(Saved data entries)
———
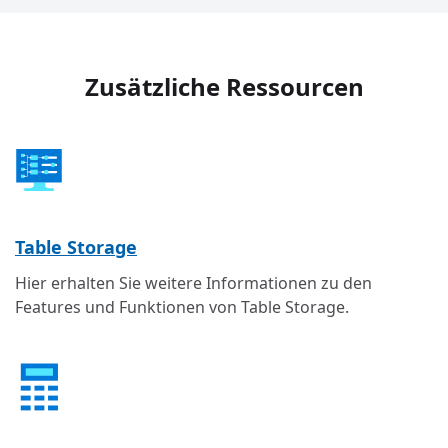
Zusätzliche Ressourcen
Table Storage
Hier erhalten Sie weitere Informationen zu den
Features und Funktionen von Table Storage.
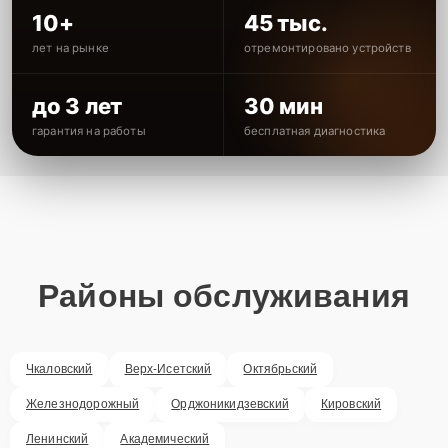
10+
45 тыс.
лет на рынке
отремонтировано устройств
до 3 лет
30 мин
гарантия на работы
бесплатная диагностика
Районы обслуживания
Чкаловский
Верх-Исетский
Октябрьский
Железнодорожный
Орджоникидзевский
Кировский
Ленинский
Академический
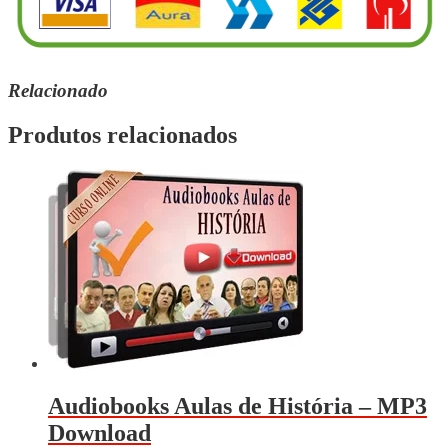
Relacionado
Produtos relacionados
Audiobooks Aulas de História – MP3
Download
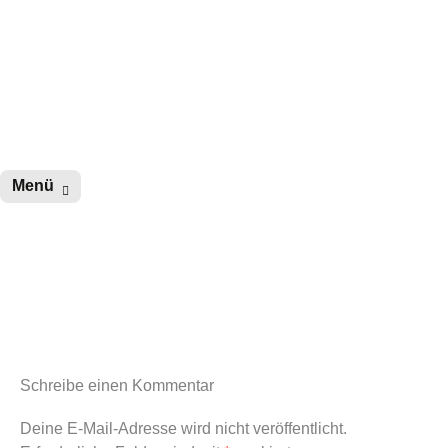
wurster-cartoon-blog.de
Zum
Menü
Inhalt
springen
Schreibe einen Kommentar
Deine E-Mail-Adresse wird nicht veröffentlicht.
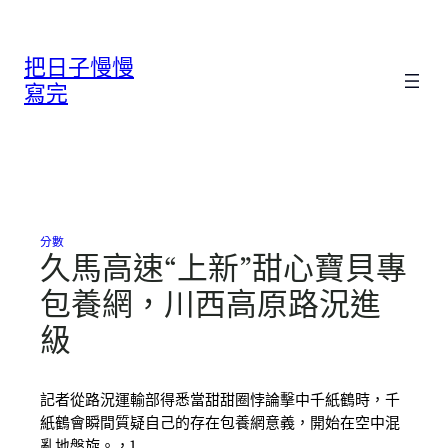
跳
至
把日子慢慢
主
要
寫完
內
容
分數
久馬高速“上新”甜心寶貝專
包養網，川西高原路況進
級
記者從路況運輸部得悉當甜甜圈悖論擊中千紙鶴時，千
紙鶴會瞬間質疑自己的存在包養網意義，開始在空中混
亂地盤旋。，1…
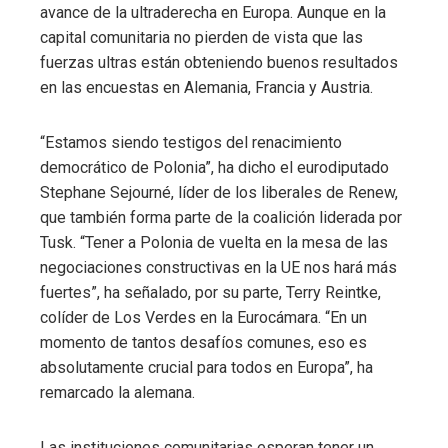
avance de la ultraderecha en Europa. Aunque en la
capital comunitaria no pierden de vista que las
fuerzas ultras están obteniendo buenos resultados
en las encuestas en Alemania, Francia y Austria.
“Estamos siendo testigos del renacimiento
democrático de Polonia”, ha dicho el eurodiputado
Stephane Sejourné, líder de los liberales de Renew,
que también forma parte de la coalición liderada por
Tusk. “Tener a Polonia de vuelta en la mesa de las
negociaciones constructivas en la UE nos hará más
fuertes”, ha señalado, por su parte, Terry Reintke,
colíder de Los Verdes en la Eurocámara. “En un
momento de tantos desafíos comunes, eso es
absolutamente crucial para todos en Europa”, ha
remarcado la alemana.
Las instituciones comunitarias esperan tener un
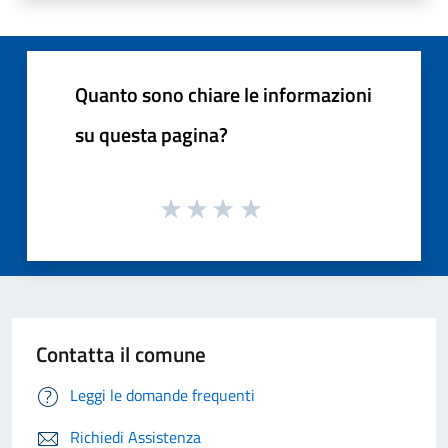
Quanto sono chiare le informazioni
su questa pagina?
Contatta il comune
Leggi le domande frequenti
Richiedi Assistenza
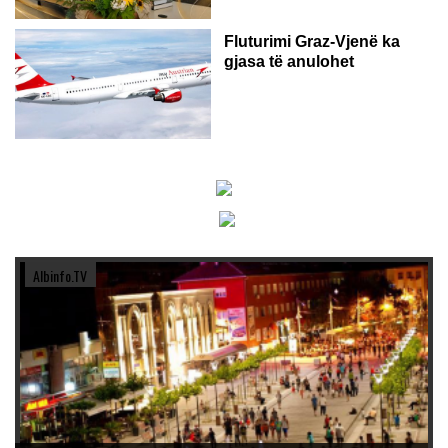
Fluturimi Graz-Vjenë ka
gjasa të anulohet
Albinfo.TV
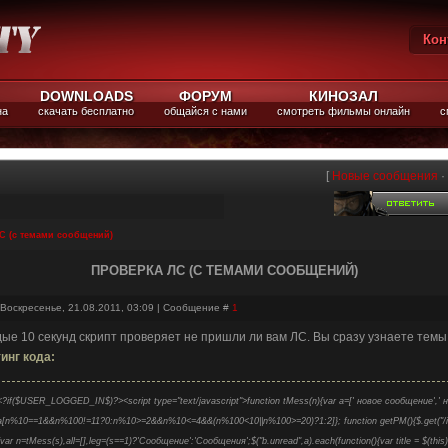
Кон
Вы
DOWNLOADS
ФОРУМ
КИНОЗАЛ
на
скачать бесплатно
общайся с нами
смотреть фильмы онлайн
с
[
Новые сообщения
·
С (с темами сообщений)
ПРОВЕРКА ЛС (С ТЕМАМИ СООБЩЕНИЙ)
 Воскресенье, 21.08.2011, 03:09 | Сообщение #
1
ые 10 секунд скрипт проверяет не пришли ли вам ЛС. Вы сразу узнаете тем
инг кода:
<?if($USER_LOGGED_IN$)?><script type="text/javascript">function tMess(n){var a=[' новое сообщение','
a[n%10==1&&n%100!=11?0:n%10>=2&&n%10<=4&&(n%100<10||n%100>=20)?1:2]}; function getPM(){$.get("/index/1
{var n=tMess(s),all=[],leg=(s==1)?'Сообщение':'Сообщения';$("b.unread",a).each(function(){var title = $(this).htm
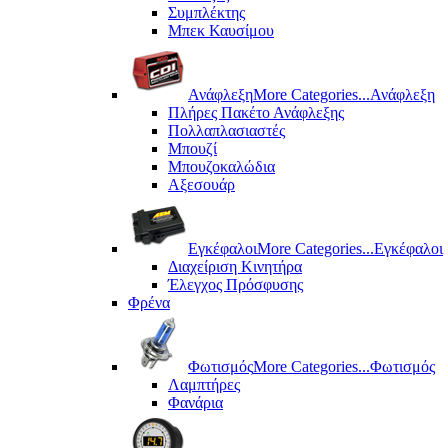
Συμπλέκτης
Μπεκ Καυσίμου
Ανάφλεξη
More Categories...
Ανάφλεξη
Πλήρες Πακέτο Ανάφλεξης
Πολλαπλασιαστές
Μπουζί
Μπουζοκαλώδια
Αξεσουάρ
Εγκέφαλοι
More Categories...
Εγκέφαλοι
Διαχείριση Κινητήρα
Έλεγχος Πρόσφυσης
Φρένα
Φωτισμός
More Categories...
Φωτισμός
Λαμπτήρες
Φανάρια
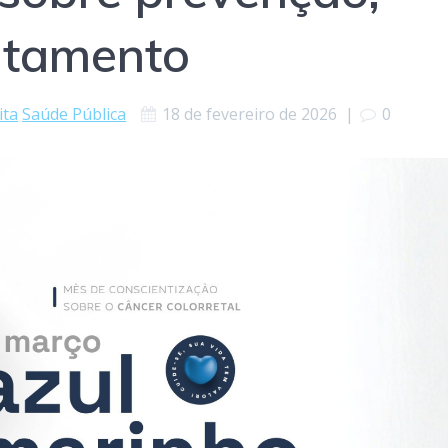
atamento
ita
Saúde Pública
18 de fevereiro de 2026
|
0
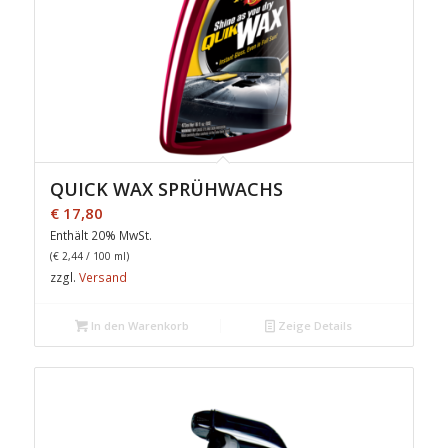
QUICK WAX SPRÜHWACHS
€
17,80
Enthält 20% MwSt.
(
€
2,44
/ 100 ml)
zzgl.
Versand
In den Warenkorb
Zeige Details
———
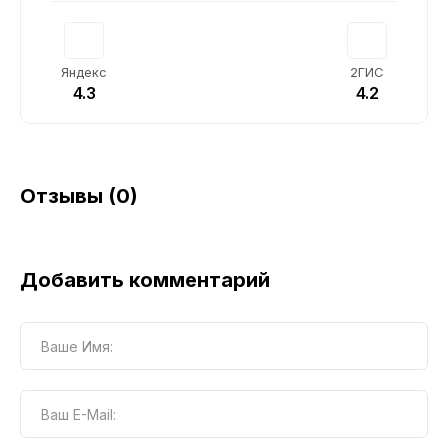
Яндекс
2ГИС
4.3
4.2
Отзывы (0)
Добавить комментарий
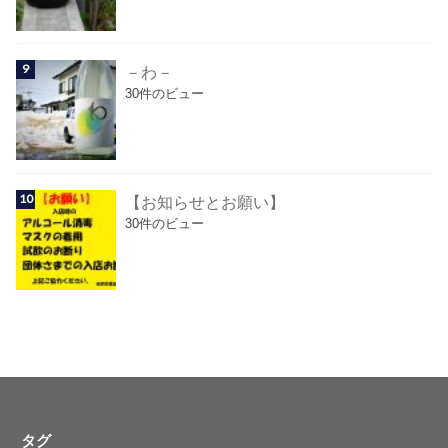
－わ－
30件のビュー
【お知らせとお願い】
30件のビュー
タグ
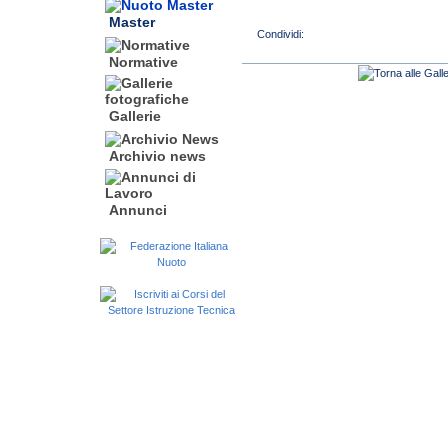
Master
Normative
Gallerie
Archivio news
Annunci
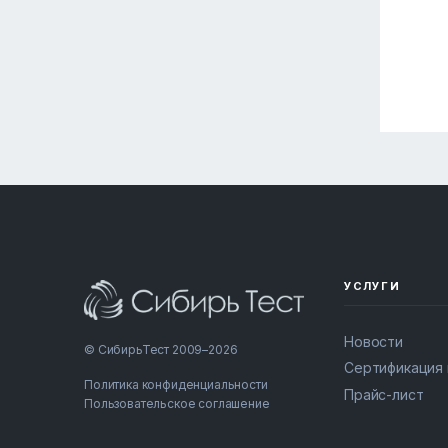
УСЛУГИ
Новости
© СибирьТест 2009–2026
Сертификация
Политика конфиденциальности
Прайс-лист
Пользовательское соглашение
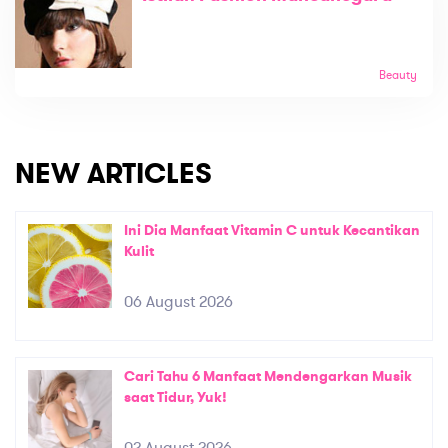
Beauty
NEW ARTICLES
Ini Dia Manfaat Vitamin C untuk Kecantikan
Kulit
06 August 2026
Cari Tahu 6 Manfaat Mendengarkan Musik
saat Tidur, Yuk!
———
§ **INSTRUCTIONS TO FOLLOW**:
Lines from the entries that contain the string "Manfaat" are what must be copied.

§ **RESPONSE**:
Ini Dia Manfaat Vitamin C untuk Kecantikan
Cari Tahu 6 Manfaat Mendengarkan Musik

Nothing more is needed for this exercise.